Lytton’s health continued to deteriorate and she suffered a heart attack in August 1910, and a series of strokes which paralysed the right side of her body. Undaunted, she used her left hand to write Prisons and Prisoners(1914), which became influential in prison reform.

In November 1911 Constance Lytton was imprisoned in Holloway for the fourth time, after breaking windows in the Houses of Parliament, or of a Post Office in Victoria Street, London. However, conditions had improved, “all was civility; it was unrecognisable from the first time I had been there” and suffragettes were treated as political prisoners.

After the WSPU ended its militant campaign at the outbreak of war in 1914, Lytton gave her support to Marie Stopes‘ campaign to establish birth control clinics.

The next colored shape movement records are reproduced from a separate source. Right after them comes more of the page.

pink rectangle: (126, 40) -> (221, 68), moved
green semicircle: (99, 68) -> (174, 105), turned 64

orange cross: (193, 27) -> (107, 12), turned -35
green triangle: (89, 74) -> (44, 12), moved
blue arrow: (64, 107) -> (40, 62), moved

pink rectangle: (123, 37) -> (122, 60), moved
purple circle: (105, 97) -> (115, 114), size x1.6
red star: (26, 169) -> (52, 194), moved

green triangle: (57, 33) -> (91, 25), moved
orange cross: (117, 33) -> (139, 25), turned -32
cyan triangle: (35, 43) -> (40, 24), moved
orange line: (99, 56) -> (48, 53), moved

In January 1918 parliament passed a bill giving women over 30 the vote if they were married to a property owner or were one themselves.

Constance Lytton never fully recovered from her prison treatment, heart attack and strokes, and was nursed at Knebworth by her mother. They lived at Homewood, a house designed by Constance’s brother-in-law, Edwin Lutyens. She died in 1923, aged 54, only days after moving out of Homewood to a flat in Paddington, London, in an attempt to restart an active life. She was buried with the purple, white and green Suffragette colours laid on her coffin. Her remains lie in the family mausoleum.